The Little Station in the Woods   Page 3

This view of the Avenue H station in January 1906 predates the one on page 1 by a couple of months. The original right-of-way of the Brighton Line is at thr right of the picture and we are facing south. The small trestle takes the Bay Ridge branch of the LIRR Manhattan Beach Line over the Brighton tracks, the opposite of today's arrangement. As of yet, there is no sign on the future station house, nestled in the woods at left, and a little distance from the train tracks. The large sign advertises Fiske Terrace.    Paul Matus Collection


Enter Mr. Ackerson
In the first decade of the 20th century, Flatbush was no longer a town and Brooklyn no longer a city. Even as the first subway was being built under the streets of Manhattan, the Brooklyn Grade Crossing Elimination Commission was beginning the work of converting the southern reaches on the Brighton Beach Line from a surface running extension of the Fulton Street Elevated into a four-track, fully grade-separated modern rapid transit line.
     It is no surprise that development would follow the path of construction to house those who wanted to move from the congested confines of the city to the suburbs of southern Brooklyn.
Some of the development was to consist of small tract houses, but not all. One of those who saw the potential for the placement of big beautiful houses amidst the woods of the newly opened areas was Thomas Benton Ackerson. Ackerson envisioned and built the planned community of Fiske Terrace, the beautiful grouping of roads and houses that still stretches north from Avenue H.
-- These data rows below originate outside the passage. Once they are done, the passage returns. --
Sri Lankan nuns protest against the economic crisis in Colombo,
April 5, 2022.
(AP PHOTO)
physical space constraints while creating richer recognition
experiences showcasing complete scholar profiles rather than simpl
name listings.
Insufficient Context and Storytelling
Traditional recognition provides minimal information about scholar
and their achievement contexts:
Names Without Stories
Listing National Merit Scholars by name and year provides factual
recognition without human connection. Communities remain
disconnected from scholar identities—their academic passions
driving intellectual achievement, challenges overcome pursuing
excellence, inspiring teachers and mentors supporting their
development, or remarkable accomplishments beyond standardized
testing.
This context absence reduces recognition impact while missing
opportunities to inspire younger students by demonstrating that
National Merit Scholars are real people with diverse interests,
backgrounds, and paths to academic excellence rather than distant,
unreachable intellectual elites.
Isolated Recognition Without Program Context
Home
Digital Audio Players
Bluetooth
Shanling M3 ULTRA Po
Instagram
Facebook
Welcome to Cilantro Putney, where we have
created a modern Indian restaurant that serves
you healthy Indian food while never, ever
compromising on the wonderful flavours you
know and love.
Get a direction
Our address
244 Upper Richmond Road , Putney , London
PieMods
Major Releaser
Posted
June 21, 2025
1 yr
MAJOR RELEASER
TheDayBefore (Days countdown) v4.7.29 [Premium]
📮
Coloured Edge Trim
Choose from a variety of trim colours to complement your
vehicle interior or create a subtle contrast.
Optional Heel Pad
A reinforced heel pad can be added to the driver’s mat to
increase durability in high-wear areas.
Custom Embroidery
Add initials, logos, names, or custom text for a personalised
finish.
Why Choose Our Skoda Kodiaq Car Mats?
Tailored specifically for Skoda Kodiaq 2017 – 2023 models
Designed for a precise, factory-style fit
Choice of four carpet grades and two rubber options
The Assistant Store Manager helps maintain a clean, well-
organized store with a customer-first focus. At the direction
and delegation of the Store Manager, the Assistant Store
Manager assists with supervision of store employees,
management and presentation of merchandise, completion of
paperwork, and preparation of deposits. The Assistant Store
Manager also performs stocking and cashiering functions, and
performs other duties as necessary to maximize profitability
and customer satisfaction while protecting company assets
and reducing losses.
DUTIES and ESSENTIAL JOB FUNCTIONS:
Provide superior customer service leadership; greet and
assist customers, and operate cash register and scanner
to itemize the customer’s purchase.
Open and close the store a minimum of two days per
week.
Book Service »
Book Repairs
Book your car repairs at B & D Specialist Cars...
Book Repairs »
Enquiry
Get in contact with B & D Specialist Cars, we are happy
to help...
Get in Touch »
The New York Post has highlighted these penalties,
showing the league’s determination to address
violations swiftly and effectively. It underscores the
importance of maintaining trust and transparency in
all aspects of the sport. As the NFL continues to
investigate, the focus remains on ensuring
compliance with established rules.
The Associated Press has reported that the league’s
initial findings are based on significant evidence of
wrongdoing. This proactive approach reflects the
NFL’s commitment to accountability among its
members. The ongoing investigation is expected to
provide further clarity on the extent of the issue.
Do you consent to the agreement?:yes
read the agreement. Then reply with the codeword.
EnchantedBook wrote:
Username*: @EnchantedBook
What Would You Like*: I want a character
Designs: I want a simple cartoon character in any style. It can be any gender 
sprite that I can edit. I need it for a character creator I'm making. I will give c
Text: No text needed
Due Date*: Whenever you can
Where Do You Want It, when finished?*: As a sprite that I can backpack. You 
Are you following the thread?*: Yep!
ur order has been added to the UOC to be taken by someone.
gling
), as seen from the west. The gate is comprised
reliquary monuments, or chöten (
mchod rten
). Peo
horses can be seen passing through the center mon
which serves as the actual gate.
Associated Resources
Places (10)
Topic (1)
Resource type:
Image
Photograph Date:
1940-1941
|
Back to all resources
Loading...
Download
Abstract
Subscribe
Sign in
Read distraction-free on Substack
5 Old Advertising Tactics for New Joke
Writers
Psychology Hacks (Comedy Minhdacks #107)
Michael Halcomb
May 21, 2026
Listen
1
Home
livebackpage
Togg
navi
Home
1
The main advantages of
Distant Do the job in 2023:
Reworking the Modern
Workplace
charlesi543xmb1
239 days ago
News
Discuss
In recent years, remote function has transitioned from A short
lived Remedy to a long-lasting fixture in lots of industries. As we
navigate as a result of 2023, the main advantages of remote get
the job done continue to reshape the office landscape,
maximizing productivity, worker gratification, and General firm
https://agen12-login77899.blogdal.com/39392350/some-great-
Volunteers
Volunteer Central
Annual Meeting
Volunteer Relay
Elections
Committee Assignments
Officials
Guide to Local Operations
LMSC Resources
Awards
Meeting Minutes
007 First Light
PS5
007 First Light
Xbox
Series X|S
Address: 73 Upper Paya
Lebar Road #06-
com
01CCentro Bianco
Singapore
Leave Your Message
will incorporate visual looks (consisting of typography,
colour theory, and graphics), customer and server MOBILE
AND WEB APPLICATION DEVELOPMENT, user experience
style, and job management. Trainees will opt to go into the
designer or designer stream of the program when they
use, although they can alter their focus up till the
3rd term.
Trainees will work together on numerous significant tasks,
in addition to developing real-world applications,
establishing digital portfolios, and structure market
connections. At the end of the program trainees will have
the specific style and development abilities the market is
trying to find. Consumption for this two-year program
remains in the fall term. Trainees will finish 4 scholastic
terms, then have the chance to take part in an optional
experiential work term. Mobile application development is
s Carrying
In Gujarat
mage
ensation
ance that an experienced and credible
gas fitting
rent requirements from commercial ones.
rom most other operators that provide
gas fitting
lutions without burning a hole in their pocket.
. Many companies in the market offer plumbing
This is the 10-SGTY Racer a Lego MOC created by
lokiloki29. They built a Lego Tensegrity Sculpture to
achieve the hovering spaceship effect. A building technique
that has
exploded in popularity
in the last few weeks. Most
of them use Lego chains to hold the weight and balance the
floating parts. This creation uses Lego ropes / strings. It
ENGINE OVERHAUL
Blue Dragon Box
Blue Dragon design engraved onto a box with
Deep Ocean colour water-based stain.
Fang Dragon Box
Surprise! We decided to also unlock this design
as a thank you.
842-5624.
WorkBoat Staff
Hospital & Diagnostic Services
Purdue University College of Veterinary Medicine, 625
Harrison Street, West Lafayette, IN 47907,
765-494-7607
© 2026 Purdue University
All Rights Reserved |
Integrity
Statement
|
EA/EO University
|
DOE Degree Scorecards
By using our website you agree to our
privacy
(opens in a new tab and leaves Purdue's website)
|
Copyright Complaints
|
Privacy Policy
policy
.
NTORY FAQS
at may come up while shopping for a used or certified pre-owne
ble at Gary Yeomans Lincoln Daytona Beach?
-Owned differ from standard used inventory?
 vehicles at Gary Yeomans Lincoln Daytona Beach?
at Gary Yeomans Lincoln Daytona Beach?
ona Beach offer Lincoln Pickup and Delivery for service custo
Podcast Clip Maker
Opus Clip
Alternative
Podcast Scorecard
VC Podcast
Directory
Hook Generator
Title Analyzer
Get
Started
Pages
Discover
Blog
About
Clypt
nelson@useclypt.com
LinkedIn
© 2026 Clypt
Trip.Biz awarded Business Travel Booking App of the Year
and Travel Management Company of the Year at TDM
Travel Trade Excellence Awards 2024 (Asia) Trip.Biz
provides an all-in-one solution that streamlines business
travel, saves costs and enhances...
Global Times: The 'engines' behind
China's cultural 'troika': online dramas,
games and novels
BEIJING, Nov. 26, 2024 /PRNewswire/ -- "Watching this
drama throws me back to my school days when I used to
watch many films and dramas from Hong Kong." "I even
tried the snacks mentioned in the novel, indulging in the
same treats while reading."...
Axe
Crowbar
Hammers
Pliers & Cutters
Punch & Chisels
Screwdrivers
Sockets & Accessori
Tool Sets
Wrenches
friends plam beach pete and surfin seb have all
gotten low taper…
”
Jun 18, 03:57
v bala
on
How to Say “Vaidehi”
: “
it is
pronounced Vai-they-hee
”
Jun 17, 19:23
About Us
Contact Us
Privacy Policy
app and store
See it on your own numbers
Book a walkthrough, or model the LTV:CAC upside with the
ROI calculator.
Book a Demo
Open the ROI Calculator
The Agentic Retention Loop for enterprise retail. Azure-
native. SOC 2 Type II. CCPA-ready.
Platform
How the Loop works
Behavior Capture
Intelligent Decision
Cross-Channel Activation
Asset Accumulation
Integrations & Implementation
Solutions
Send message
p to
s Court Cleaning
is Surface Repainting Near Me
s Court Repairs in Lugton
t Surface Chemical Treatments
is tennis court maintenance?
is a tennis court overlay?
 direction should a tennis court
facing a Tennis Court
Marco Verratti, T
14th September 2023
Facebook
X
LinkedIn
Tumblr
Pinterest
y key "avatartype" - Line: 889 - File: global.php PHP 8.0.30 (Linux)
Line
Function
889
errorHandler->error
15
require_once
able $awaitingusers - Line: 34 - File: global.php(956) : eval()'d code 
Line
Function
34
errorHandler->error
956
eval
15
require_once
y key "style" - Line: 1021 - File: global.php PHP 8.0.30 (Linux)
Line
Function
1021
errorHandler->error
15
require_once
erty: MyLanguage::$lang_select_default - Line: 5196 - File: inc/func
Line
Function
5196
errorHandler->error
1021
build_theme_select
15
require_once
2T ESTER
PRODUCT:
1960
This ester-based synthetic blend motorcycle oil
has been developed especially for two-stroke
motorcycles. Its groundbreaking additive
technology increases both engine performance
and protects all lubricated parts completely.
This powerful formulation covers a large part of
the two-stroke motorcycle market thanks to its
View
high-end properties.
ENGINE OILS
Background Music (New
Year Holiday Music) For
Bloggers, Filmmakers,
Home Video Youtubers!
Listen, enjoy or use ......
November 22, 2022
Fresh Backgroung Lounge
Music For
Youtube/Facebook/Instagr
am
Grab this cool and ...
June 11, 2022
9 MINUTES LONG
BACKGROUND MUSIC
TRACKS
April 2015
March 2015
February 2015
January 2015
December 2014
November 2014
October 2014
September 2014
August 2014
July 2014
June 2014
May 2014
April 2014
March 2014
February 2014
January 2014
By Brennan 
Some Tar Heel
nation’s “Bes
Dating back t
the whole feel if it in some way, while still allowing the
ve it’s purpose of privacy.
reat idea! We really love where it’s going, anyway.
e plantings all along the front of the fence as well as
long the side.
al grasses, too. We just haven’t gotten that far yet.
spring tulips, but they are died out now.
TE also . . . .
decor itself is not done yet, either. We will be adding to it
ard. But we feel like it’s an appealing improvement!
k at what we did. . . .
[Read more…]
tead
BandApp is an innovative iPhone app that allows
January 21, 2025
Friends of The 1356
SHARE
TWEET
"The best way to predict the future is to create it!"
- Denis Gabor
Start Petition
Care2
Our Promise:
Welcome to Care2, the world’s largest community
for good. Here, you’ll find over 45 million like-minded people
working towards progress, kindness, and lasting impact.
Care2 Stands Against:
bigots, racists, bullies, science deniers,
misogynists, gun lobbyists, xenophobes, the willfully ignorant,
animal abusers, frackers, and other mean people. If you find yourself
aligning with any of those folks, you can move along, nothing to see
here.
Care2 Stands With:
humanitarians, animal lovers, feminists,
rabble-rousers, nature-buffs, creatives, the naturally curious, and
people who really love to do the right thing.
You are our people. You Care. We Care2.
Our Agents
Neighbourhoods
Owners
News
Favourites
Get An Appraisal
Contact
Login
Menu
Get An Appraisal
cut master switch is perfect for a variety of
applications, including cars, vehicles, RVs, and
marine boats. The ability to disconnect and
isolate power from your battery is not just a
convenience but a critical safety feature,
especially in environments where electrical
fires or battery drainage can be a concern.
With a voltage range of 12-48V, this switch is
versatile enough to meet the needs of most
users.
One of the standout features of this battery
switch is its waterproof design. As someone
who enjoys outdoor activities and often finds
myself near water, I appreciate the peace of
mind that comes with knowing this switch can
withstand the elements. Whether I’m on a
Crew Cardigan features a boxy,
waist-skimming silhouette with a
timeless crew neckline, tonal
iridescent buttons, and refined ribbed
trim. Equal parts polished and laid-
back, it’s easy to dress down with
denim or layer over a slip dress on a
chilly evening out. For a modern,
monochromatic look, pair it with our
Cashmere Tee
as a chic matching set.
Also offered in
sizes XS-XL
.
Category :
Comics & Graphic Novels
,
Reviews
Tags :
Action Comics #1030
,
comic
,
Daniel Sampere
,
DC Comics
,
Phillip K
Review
      It was at this time that the distinctive Avenue H station house was constructed, probably also by Mr. Ackerson. But was it always a station house? We know, from photos such as those shown here, that it was the T.B. Ackerson Real Estate Office. It could also have served as a station house at the same time, but evidence indicates that the Brooklyn Rapid Transit Company, then proprietor of the Brighton Line, had its own smaller station house on the north side of Avenue H in 1906, at the time that the current station was the Ackerson office.
     So it was this little house, intimately connected with the development of the community, which has come down to us today as the Avenue H station house, a historic gem of the subway system. One hopes that it will not disappear in some future fit of modernization.